Long exposure noise reduction is a camera setting that takes two photos, one after another. The first photo is an ordinary photo of the scene in front of you, while the second photo is known as a “dark frame” because the camera shutter is closed during the exposure.
Dark frame exposure is important because it only contains image noise and hot pixels. Your camera then automatically subtracts the second image from the first, reducing noise and especially hot pixels in your primary shot.
How to Use Long Exposure Noise Reduction
Long exposure noise reduction is a menu option on most cameras today, and it’s very easy to set.
On Nikon, Canon, and Sony, it’s found in the camera’s Shooting Menu (the camera icon menu on all three). Sometimes, long exposure noise reduction will be disabled if you are using an electronic shutter. If it is grayed out in your menu, take a look at the “long exposure noise reduction” chapter in your camera manual to see why.
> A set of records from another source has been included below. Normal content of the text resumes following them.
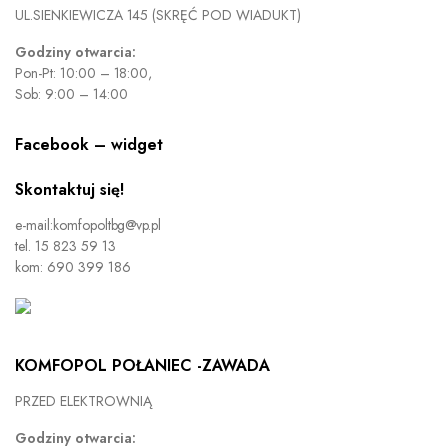
UL.SIENKIEWICZA 145 (SKRĘĆ POD WIADUKT)
Godziny otwarcia:
Pon-Pt: 10:00 – 18:00,
Sob: 9:00 – 14:00
Facebook – widget
Skontaktuj się!
e-mail:komfopoltbg@vp.pl
tel. 15 823 59 13
kom: 690 399 186
KOMFOPOL POŁANIEC -ZAWADA
PRZED ELEKTROWNIĄ
Godziny otwarcia:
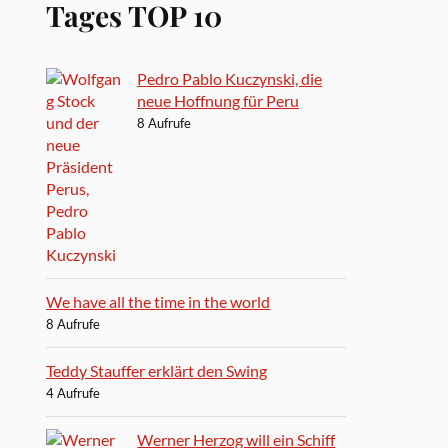
Tages TOP 10
Pedro Pablo Kuczynski, die
neue Hoffnung für Peru
8 Aufrufe
We have all the time in the world
8 Aufrufe
Teddy Stauffer erklärt den Swing
4 Aufrufe
Werner Herzog will ein Schiff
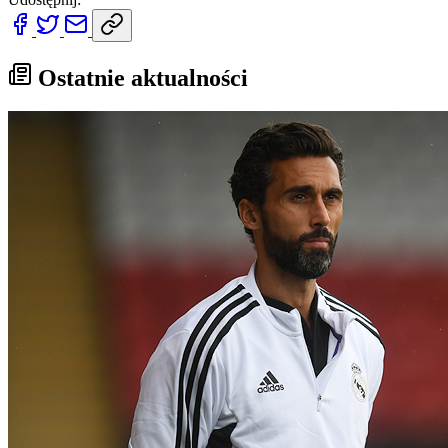
Ostatnie aktualności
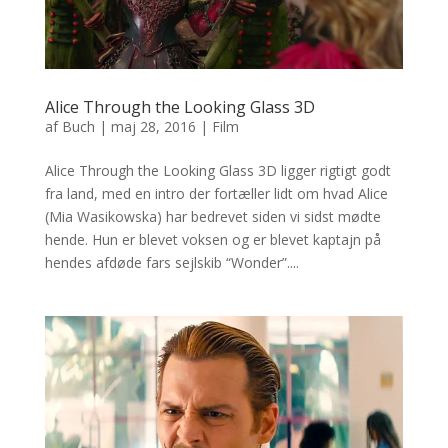
Alice Through the Looking Glass 3D
af
Buch
|
maj 28, 2016
|
Film
Alice Through the Looking Glass 3D ligger rigtigt godt
fra land, med en intro der fortæller lidt om hvad Alice
(Mia Wasikowska) har bedrevet siden vi sidst mødte
hende. Hun er blevet voksen og er blevet kaptajn på
hendes afdøde fars sejlskib “Wonder”....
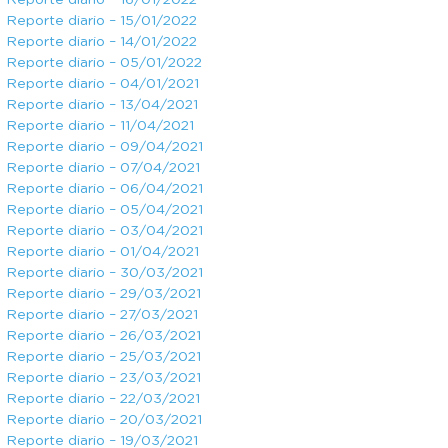
Reporte diario – 16/01/2022
Reporte diario – 15/01/2022
Reporte diario – 14/01/2022
Reporte diario – 05/01/2022
Reporte diario – 04/01/2021
Reporte diario – 13/04/2021
Reporte diario – 11/04/2021
Reporte diario – 09/04/2021
Reporte diario – 07/04/2021
Reporte diario – 06/04/2021
Reporte diario – 05/04/2021
Reporte diario – 03/04/2021
Reporte diario – 01/04/2021
Reporte diario – 30/03/2021
Reporte diario – 29/03/2021
Reporte diario – 27/03/2021
Reporte diario – 26/03/2021
Reporte diario – 25/03/2021
Reporte diario – 23/03/2021
Reporte diario – 22/03/2021
Reporte diario – 20/03/2021
Reporte diario – 19/03/2021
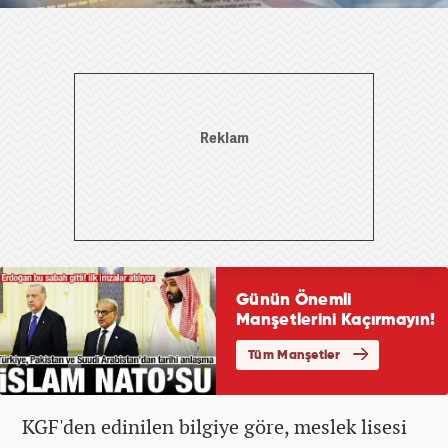
KGF'den edinilen bilgiye göre, meslek lisesi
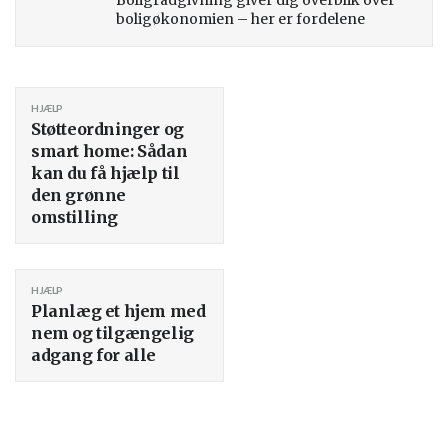
boligøkonomien – her er fordelene
HJÆLP
Støtteordninger og
smart home: Sådan
kan du få hjælp til
den grønne
omstilling
HJÆLP
Planlæg et hjem med
nem og tilgængelig
adgang for alle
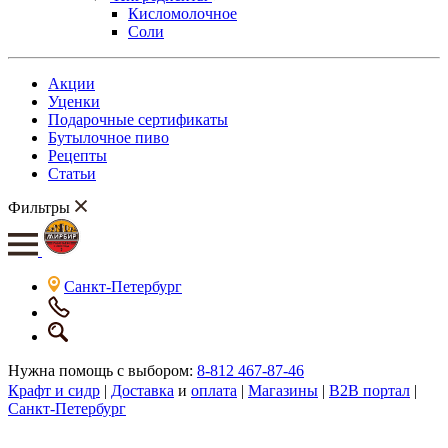
Кисломолочное
Соли
Акции
Уценки
Подарочные сертификаты
Бутылочное пиво
Рецепты
Статьи
Фильтры
Санкт-Петербург
Нужна помощь с выбором:
8-812 467-87-46
Крафт и сидр
|
Доставка
и
оплата
|
Магазины
|
B2B портал
|
Санкт-Петербург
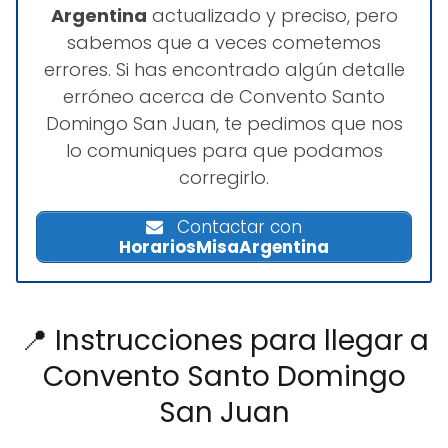
Argentina
actualizado y preciso, pero
sabemos que a veces cometemos
errores. Si has encontrado algún detalle
erróneo acerca de Convento Santo
Domingo San Juan, te pedimos que nos
lo comuniques para que podamos
corregirlo.
Contactar con
HorariosMisaArgentina
📍 Instrucciones para llegar a
Convento Santo Domingo
San Juan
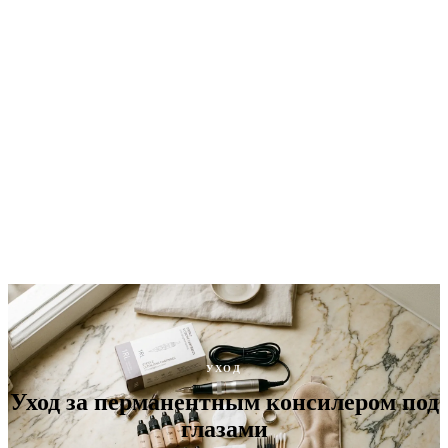
УХОД
Уход за перманентным консилером под
глазами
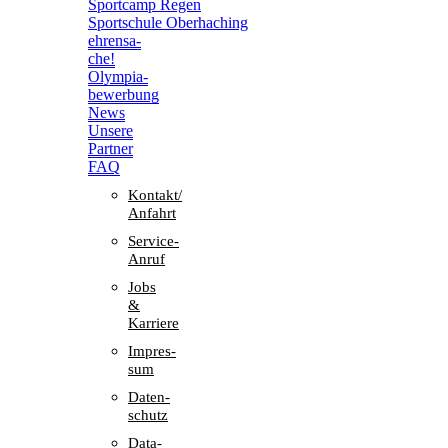
Sport­camp Regen
Sport­schule Oberhaching
ehren­sa­
che!
Olym­pia­
be­wer­bung
News
Unsere
Part­ner
FAQ
Kontakt/​​
Anfahrt
Service-
Anruf
Jobs
&
Karriere
Impres­
sum
Daten­
schutz
Data-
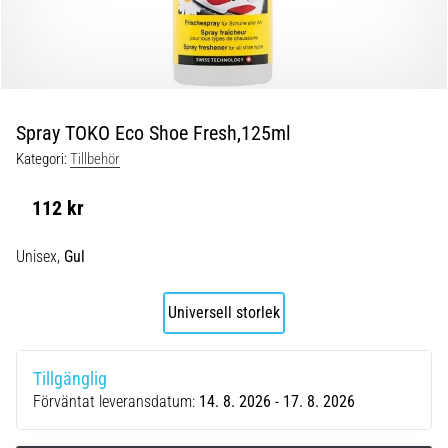
under
och
efter
löpning
Knäsmärta
drabbar
Spray TOKO Eco Shoe Fresh,125ml
alla
Kategori:
Tillbehör
löpare
minst
112 kr
en
gång
Unisex,
Gul
i
livet,
oavsett
Universell storlek
om
du
är
Tillgänglig
amatör
Förväntat leveransdatum:
14. 8. 2026 - 17. 8. 2026
eller
proffs.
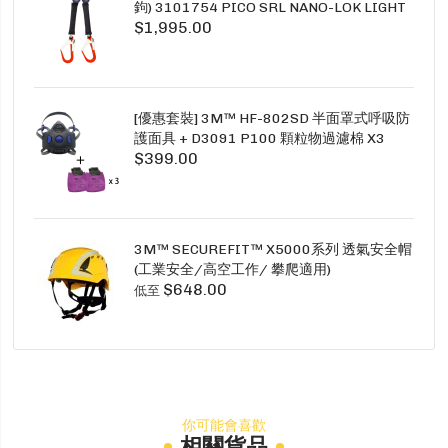
鉤) 3101754 PICO SRL NANO-LOK LIGHT
$1,995.00
1.5M TWINS
[優惠套裝] 3M™ HF-802SD 半面罩式呼吸防
護面具 + D3091 P100 顆粒物過濾棉 X3
$399.00
SECURE CLICK HF-802SD HF-800SD 系列
3M™ SECUREFIT™ X5000系列 透氣安全帽
(工業安全/高空工作/ 攀爬適用)
$648.00
低至
你可能會喜歡
相關貨品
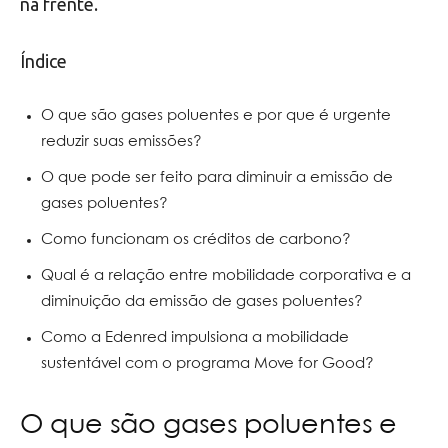
na frente.
Índice
O que são gases poluentes e por que é urgente
reduzir suas emissões?
O que pode ser feito para diminuir a emissão de
gases poluentes?
Como funcionam os créditos de carbono?
Qual é a relação entre mobilidade corporativa e a
diminuição da emissão de gases poluentes?
Como a Edenred impulsiona a mobilidade
sustentável com o programa Move for Good?
O que são gases poluentes e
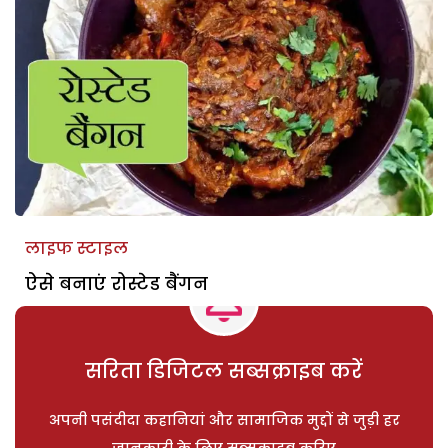
लाइफ स्टाइल
ऐसे बनाएं रोस्टेड बैंगन
सरिता डिजिटल सब्सक्राइब करें
अपनी पसंदीदा कहानियां और सामाजिक मुद्दों से जुड़ी हर
जानकारी के लिए सब्सक्राइब करिए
Once enabled, you don’t need to do any further work to use long exposure noise reduction correctly in the field. However, note that your camera will not implement long exposure noise reduction if you take a short exposure, usually less than 1-second shutter speed.
This is actually a good thing. It means you can keep long exposure noise reduction turned on all the time if you like. Doing so will not affect short exposures at all, so things like your maximum burst rate remain unchanged.
Drawbacks of Long Exposure Noise Reduction
The biggest problem with long exposure noise reduction is that it takes twice as long to capture every photo! (Assuming, of course, that your shutter speed is 1 second or longer.)
Hopefully, it’s no surprise that this occurs. Again, long exposure noise reduction functions by taking two photos in sequence – the second of which is a dark frame with the same shutter speed as the first.
So, if you’re pressed for time, long exposure noise reduction may not be a good idea. That’s even more true if you’re doing ultra-long exposures in your camera’s bulb mode. A five-minute exposure means you must wait ten minutes in total.
(Unfortunately, it’s these ultra-long exposures that benefit most from long exposure noise reduction in the first place.)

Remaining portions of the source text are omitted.